Scan the records and identify every line in which the string "زايد" occurs, then return those lines.

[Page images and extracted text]
□ □ □ □

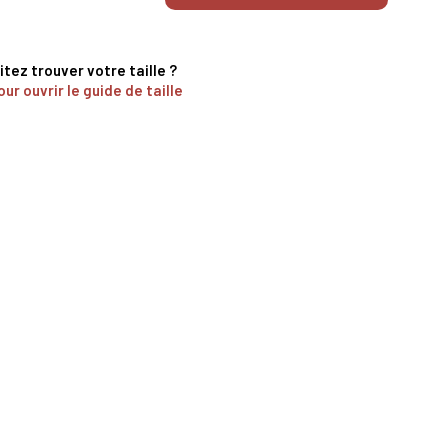
tez trouver votre taille ?
our ouvrir le guide de taille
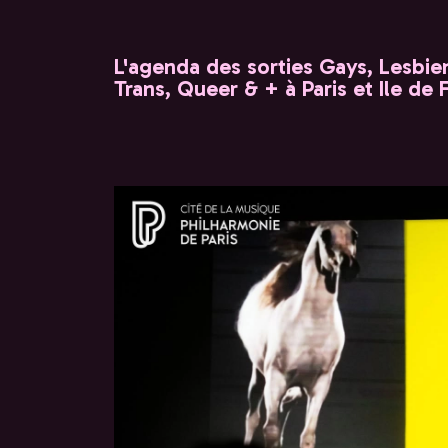
L'agenda des sorties Gays, Lesbien
Trans, Queer & + à Paris et Ile de 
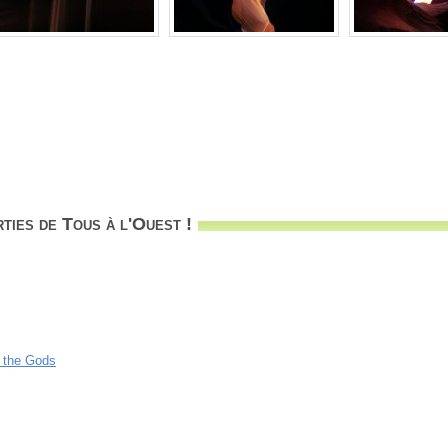
ties de Tous à l'Ouest !
f the Gods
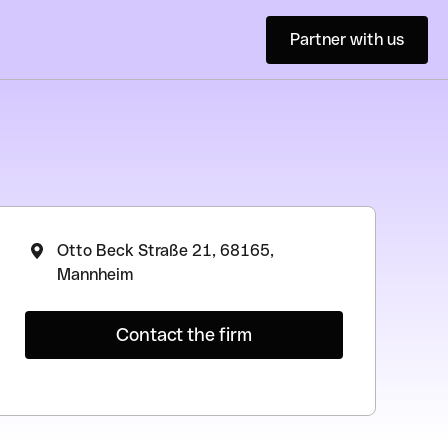
Partner with us
Otto Beck Straße 21, 68165,
Mannheim
Contact the firm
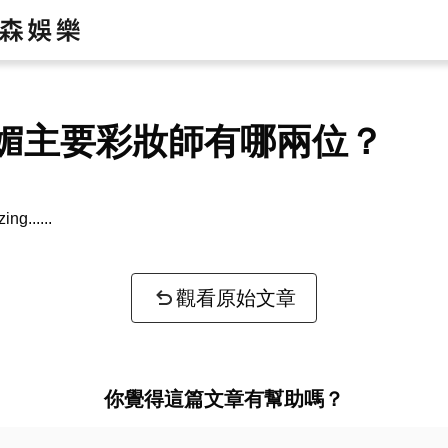
媚主要彩妝師有哪兩位？
zing...
觀看原始文章
你覺得這篇文章有幫助嗎？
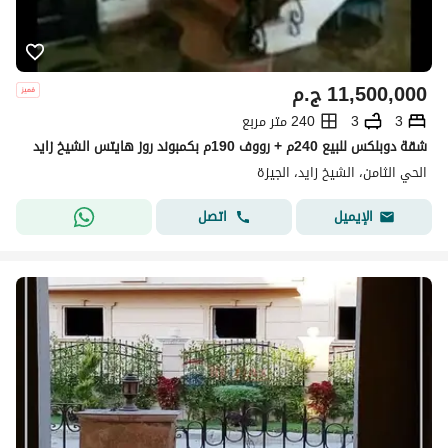
11,500,000
ج.م
3
3
240 متر مربع
شقة دوبلكس للبيع 240م + رووف 190م بكمبوند روز هايتس الشيخ زايد
الحي الثامن، الشيخ زايد، الجيزة
اتصل
الإيميل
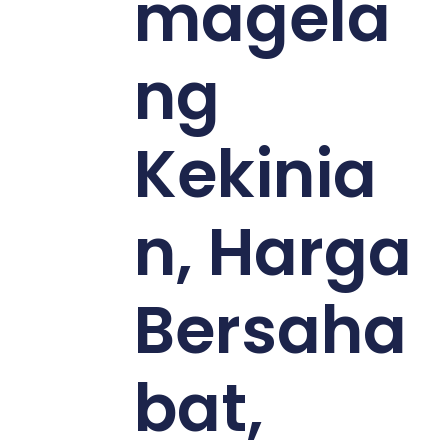
magela
ng
Kekinia
n, Harga
Bersaha
bat,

□ □ □ □

## Finished task
شقة دوبلكس للبيع 240م + رووف 190م بكمبوند روز هايتس الشيخ زايد
الحي الثامن، الشيخ زايد، الجيزة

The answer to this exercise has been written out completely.